#### [Provided records]
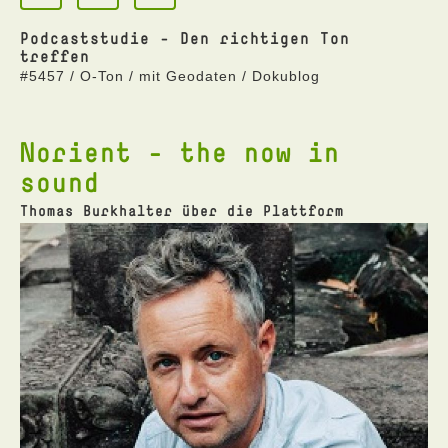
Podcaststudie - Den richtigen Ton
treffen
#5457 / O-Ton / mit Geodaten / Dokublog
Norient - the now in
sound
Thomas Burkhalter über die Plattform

--

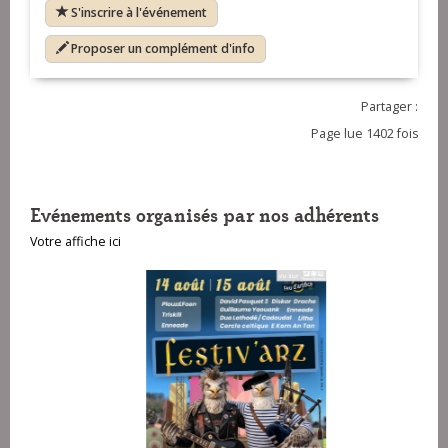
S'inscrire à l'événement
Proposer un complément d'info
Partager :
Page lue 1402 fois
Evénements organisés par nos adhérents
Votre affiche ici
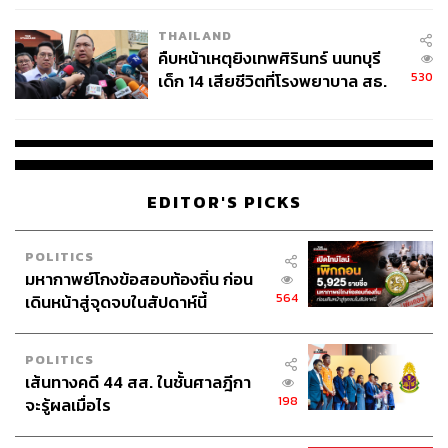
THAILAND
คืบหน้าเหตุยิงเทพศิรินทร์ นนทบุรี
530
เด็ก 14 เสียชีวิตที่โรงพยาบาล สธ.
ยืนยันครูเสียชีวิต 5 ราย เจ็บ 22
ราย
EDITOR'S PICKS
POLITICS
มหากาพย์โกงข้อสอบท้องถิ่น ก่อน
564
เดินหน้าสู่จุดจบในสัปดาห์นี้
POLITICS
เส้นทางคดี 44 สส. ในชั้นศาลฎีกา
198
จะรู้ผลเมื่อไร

#### [What you are asked to do]
Take the records above and return, word for word, only the lines that fall from the line with "ยืนยันครูเสียชีวิต 5 ราย เจ็บ 22" to the line with "จะรู้ผลเมื่อไร", both of them included.

#### [Task answer]
ยืนยันครูเสียชีวิต 5 ราย เจ็บ 22
ราย
EDITOR'S PICKS
POLITICS
มหากาพย์โกงข้อสอบท้องถิ่น ก่อน
564
เดินหน้าสู่จุดจบในสัปดาห์นี้
POLITICS
เส้นทางคดี 44 สส. ในชั้นศาลฎีกา
198
จะรู้ผลเมื่อไร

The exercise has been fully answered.